Once full-scale planting begins, it will take 100 years for the tree to regain its proper place in the forests of Southern Appalachia. There is no guarantee any of them will ever reach maturity.
“We can’t claim victory until 100 years from now,” Thacker said.
The plan: Once the federal government releases blight-resistant, genetically modified American chestnut trees to the public, commercial nurseries will be free to grow saplings to sell to wholesalers, who will then distribute to neighborhood greenhouses and garden centers.
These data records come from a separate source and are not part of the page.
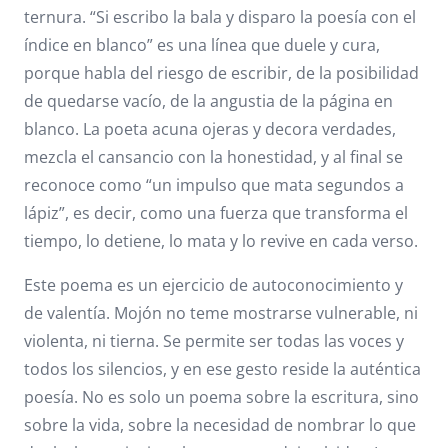
ternura. “Si escribo la bala y disparo la poesía con el
índice en blanco” es una línea que duele y cura,
porque habla del riesgo de escribir, de la posibilidad
de quedarse vacío, de la angustia de la página en
blanco. La poeta acuna ojeras y decora verdades,
mezcla el cansancio con la honestidad, y al final se
reconoce como “un impulso que mata segundos a
lápiz”, es decir, como una fuerza que transforma el
tiempo, lo detiene, lo mata y lo revive en cada verso.
Este poema es un ejercicio de autoconocimiento y
de valentía. Mojón no teme mostrarse vulnerable, ni
violenta, ni tierna. Se permite ser todas las voces y
todos los silencios, y en ese gesto reside la auténtica
poesía. No es solo un poema sobre la escritura, sino
sobre la vida, sobre la necesidad de nombrar lo que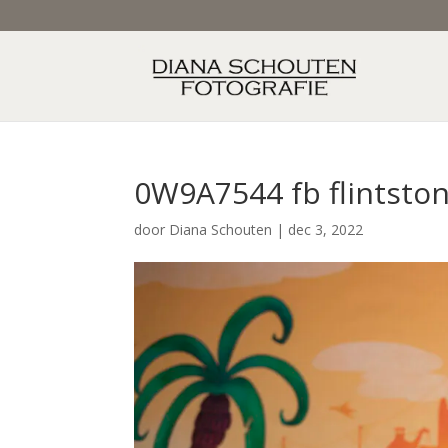
0W9A7544 fb flintsto
door
Diana Schouten
|
dec 3, 2022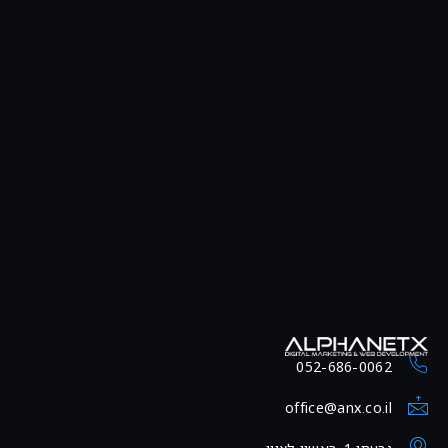
052-686-0062
office@anx.co.il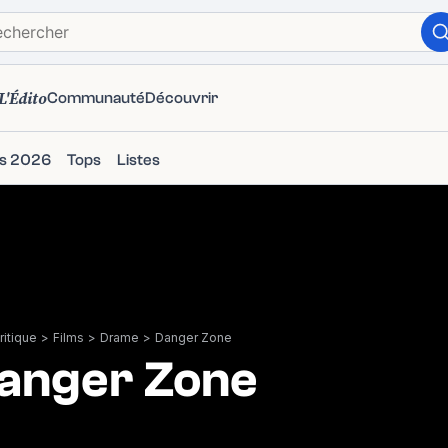
L'Édito
Communauté
Découvrir
ms 2026
Tops
Listes
itique
>
Films
>
Drame
>
Danger Zone
anger Zone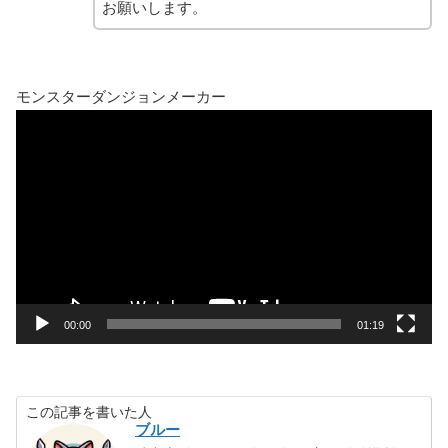
お願いします。
モンスターダンジョンメーカー
動
画
プ
レ
ー
ヤ
ー
00:00
01:19
この記事を書いた人
ブルー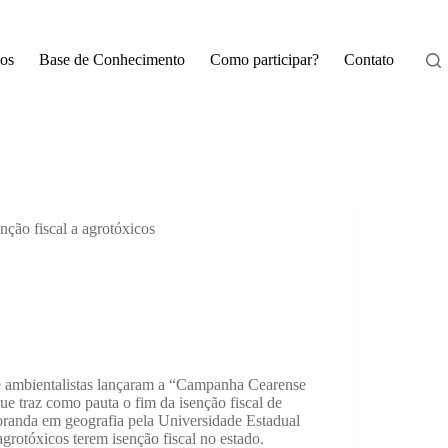
os
Base de Conhecimento
Como participar?
Contato
ção fiscal a agrotóxicos
 ambientalistas lançaram a “Campanha Cearense
que traz como pauta o fim da isenção fiscal de
oranda em geografia pela Universidade Estadual
rotóxicos terem isenção fiscal no estado.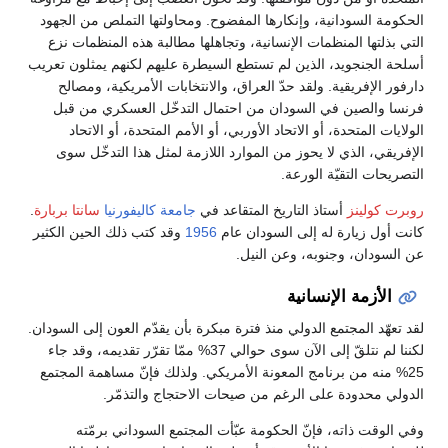
الحكومة السودانية، وإنكارها المفضوح. ومحاولتها التملص من الجهود
التي بذلتها المنظمات الإنسانية، وتجاهلها مطالبة هذه المنظمات نزع
أسلحة الجنجويد، الذين لم تستطع السيطرة عليهم لكنهم يمثلون تعريب
دارفور الإفريقية. ولقد حدّ العراق، والانتخابات الأمريكية، ومصالح
فرنسا والصين في السودان من احتمال التدخّل العسكري من قبل
الولايات المتحدة، أو الاتحاد الأوربي، أو الأمم المتحدة، أو الاتحاد
الإفريقي، الذي لا يحوز من الموارد اللازمة لمثل هذا التدخّل سوى
التصريحات التقيّة الورعة.
روبرت كولينز
أستاذ التاريخ المتقاعد في
جامعة كاليفورنيا
سانتا بربارة
.
كانت أول زيارة له إلى السودان عام
1956
وقد كتب ذلك الحين الكثير
عن السودان، وجنوبه، وعن النيل.
الأزمة الإنسانية
لقد تعهّد المجتمع الدولي منذ فترة مبكرة بأن يقدّم العون إلى السودان.
لكننا لم نتلقّ إلى الآن سوى حوالي 37% ممّا تقرّر تقديمه، وقد جاء
25% منه من برنامج المعونة الأمريكي. ولذلك فإنّ مساهمة المجتمع
الدولي محدودة على الرغم من صيحات الاحتجاج والتذمّر.
وفي الوقت ذاته، فإنّ الحكومة عبّأت المجتمع السوداني برمّته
Then individual landowners can incrementally reintroduce the trees across the Southern Appalachia landscape.
It will take a lot of labor to plant tens of thousands of individual saplings, far more than research institutes can provide. From there, wildlife, especially birds, will spread the seeds far and wide through their droppings. The best place to plant American chestnut trees is in rocky, mountain soil, where they thrive.
In the past, oaks and chestnuts could alternate. If one had a bad year, the other would take up the slack. With the chestnuts gone, mass crops became increasingly inconsistent, causing wildlife greater travel and competition for resources.
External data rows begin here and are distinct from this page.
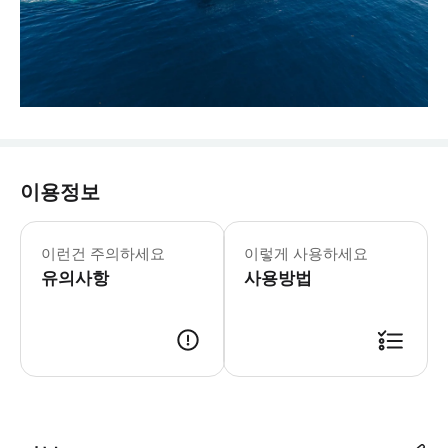
이용정보
이런건 주의하세요
이렇게 사용하세요
유의사항
사용방법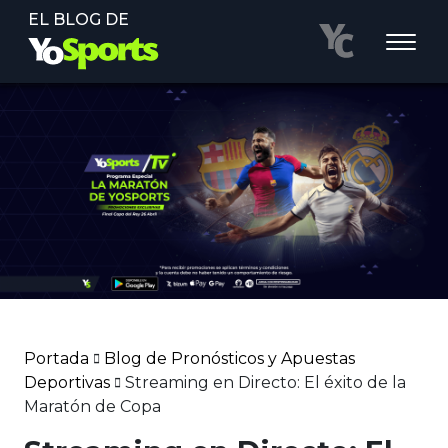
EL BLOG DE
Portada
Blog de Pronósticos y Apuestas
Deportivas
Streaming en Directo: El éxito de la
Maratón de Copa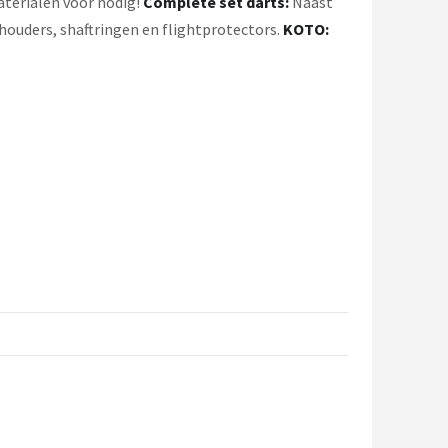
aterialen voor nodig!
Complete set darts:
Naast
houders, shaftringen en flightprotectors.
KOTO: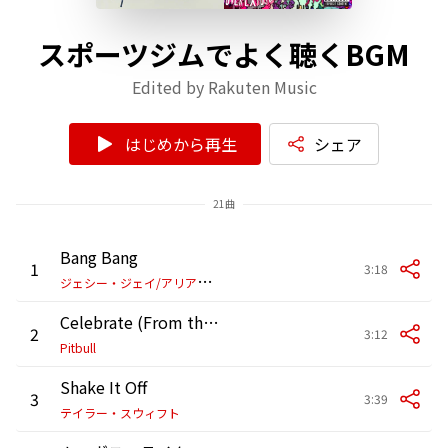
スポーツジムでよく聴くBGM
Edited by Rakuten Music
はじめから再生
シェア
21曲
Bang Bang
1
3:18
ジ
ェシー・ジェイ/アリアナ・グランデ/ニッキー・ミナージュ
Celebrate (From the Original Motion Picture "Penguins of Madagascar")
2
3:12
Pitbull
Shake It Off
3
3:39
テイラー・スウィフト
Since Southern Appalachia boasts one of the greatest diversity of trees on the planet others filled the gap: maples, poplars, hickories, pines, elm, ash and hemlocks.
But there was no substitute for the chestnut. It had become an icon of the resourcefulness, strength and endurance of people who carved out a living in these mountains and valleys.
So what happened?
A century ago, a blight of fungus, (Cryphonectria parasitica) believed to be unintentionally brought by trade ships from Asia, accessed the chestnut’s cambium, the thin layer of living tissue beneath the bark of trees.
It’s the cambium that creates the annual rings in a tree, showing the recent growth. The width of individual rings give evidence of how good growing conditions were in each year of a tree’s life.
It’s the cambium where the fungus sets up shop, feeding on sap carrying nutrients and water from the roots up through the trunk and branches to the growing leaves. Interrupting this process causes contusion-like sores called cankers.
The historic blight was one of the worst environmental disasters to strike North America. It was especially disastrous to the more remote parts of Southern Appalachia where sustenance farmers relied heavily on the American chestnut tree.
New to Southern Appalachia, this fungus caught the American chestnut with no natural immunity, leaving it defenseless to the cankers which robbed the tree of nutrients and water.
Only a simple miracle of nature, the ability to regenerate, would keep the species alive.
Because the fungus couldn’t reach beneath the soil, saplings would shoot up from the roots of the now dead trees. Always resilient and creative, nature gave the wild-growing American chestnut a chance to survive, but not yet thrive.
The wild-growing sapling clones, however fragile, gave foresters a pathway to restoration. If they could just create a blight-resistant American chestnut tree through crossbreeding.
This turned out to be much more complex because the fungus was widespread. Along with crossbreeding, many other strategies were tried to save the chestnut. After 90 years without success there was a recent breakthrough.
While the American chestnut tree is functionally extinct, returning it to its place remains very much a viable goal.